• **Task to complete**:
With the pictures left aside, write out exactly the lines of the listing below from the line with "Viagens & Resorts" to the line with "Vous pourrez aussi aimer", both included, and only those.
────────
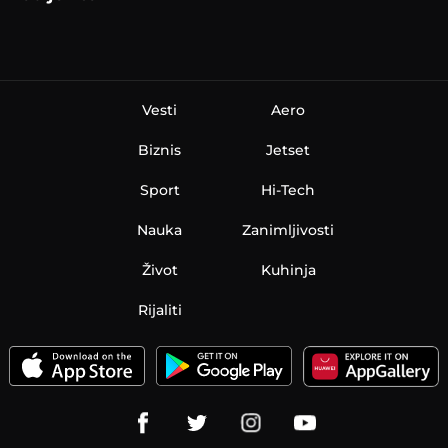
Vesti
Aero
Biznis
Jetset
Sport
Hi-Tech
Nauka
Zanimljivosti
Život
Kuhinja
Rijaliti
────────
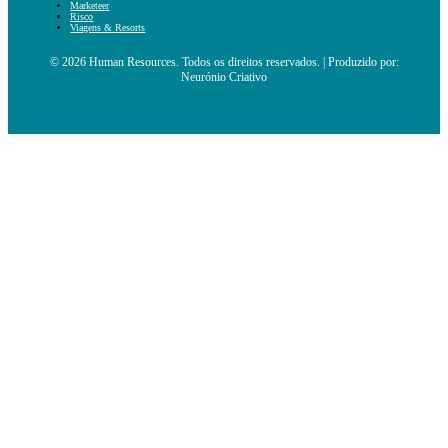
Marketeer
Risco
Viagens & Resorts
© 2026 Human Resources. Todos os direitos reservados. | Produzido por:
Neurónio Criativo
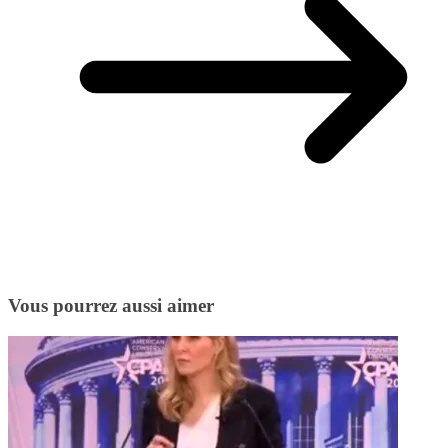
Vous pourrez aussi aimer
────────
• **Result for this task**:
Viagens & Resorts
© 2026 Human Resources. Todos os direitos reservados. | Produzido por:
Neurónio Criativo
Vous pourrez aussi aimer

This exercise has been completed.